Stored data entries
+ + +
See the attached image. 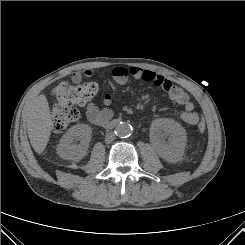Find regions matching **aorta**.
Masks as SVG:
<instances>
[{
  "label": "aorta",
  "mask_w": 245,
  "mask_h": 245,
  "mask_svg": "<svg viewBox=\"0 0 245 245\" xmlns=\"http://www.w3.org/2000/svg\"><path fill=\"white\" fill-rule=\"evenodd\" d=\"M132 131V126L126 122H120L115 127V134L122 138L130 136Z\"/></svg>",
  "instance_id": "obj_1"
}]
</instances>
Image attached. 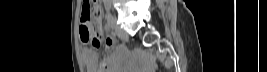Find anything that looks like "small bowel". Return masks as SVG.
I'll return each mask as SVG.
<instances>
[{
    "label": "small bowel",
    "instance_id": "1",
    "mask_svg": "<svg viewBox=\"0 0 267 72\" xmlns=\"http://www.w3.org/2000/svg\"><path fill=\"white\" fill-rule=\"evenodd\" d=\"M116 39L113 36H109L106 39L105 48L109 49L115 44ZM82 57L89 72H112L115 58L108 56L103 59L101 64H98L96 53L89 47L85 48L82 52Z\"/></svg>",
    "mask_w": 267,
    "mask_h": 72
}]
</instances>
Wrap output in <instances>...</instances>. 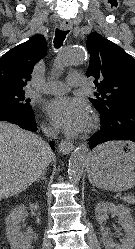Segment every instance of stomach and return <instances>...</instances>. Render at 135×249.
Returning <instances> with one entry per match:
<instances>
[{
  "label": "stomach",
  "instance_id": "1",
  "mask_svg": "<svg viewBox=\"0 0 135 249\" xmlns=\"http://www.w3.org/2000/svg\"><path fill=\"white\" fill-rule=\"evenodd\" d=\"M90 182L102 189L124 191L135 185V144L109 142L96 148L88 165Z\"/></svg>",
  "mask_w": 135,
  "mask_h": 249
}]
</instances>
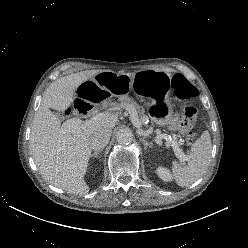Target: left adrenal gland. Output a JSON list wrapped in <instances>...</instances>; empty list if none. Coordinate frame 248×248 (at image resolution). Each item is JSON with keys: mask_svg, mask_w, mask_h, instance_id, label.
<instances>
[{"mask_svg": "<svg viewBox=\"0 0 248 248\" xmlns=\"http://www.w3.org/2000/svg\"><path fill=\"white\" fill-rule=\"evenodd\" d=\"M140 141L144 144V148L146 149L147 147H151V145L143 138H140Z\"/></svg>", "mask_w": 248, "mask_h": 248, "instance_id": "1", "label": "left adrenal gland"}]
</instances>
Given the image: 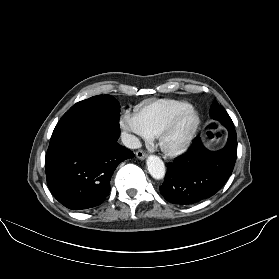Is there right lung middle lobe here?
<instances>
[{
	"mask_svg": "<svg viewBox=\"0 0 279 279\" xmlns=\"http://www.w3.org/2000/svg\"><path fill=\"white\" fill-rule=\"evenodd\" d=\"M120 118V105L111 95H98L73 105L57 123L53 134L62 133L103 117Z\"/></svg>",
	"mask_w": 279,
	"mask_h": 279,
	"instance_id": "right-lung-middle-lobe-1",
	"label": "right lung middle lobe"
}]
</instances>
+ + +
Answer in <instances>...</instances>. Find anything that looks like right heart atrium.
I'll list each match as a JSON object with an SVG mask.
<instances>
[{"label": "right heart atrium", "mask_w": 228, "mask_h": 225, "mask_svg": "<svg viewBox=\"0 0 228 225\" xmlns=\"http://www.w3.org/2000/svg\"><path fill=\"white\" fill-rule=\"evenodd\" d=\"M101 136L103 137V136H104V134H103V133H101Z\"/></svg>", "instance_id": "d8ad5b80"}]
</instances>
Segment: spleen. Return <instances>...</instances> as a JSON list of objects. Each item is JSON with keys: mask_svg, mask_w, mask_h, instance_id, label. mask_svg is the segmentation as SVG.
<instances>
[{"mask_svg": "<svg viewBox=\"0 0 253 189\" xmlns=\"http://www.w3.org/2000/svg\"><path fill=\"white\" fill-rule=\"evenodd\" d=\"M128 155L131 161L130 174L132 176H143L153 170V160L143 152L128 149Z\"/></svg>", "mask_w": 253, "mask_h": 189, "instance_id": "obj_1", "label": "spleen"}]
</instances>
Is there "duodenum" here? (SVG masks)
+ + +
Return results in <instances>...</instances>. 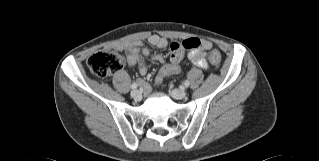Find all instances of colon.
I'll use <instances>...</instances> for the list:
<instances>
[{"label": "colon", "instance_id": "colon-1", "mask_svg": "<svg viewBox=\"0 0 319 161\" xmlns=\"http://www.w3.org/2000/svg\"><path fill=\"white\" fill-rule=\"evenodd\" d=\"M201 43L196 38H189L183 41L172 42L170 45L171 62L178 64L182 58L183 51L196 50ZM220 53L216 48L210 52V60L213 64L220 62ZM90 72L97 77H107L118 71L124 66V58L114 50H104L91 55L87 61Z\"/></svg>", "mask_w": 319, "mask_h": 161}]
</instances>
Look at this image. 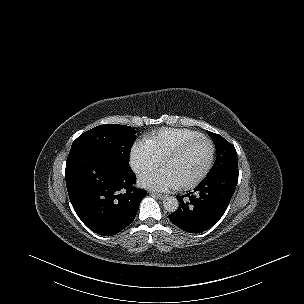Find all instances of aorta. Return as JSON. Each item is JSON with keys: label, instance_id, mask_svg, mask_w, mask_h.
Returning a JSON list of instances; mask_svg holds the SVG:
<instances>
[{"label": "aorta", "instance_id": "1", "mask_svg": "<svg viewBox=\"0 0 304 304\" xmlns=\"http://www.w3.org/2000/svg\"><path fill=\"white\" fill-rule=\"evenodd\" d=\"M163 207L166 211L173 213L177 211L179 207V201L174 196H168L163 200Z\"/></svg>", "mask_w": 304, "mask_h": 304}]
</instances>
+ + +
Would you retype the lines above from the one with "Answer in <instances>...</instances>." down to the one with "here? (SVG masks)", word for word, both ends included and no other lines?

Answer in <instances>...</instances>. Find anything that looks like right heart atrium.
I'll list each match as a JSON object with an SVG mask.
<instances>
[{"label": "right heart atrium", "mask_w": 228, "mask_h": 225, "mask_svg": "<svg viewBox=\"0 0 228 225\" xmlns=\"http://www.w3.org/2000/svg\"><path fill=\"white\" fill-rule=\"evenodd\" d=\"M101 136L103 137V136H104V134H103V133H101Z\"/></svg>", "instance_id": "d8ad5b80"}]
</instances>
Segment: spleen. Return <instances>...</instances> as a JSON list of objects. Each item is JSON with keys: mask_svg, mask_w, mask_h, instance_id, label. mask_svg is the segmentation as SVG.
<instances>
[{"mask_svg": "<svg viewBox=\"0 0 253 189\" xmlns=\"http://www.w3.org/2000/svg\"><path fill=\"white\" fill-rule=\"evenodd\" d=\"M128 155L131 161L130 174L132 176H143L153 170V160L143 152L128 149Z\"/></svg>", "mask_w": 253, "mask_h": 189, "instance_id": "obj_1", "label": "spleen"}]
</instances>
Is there "duodenum" here? (SVG masks)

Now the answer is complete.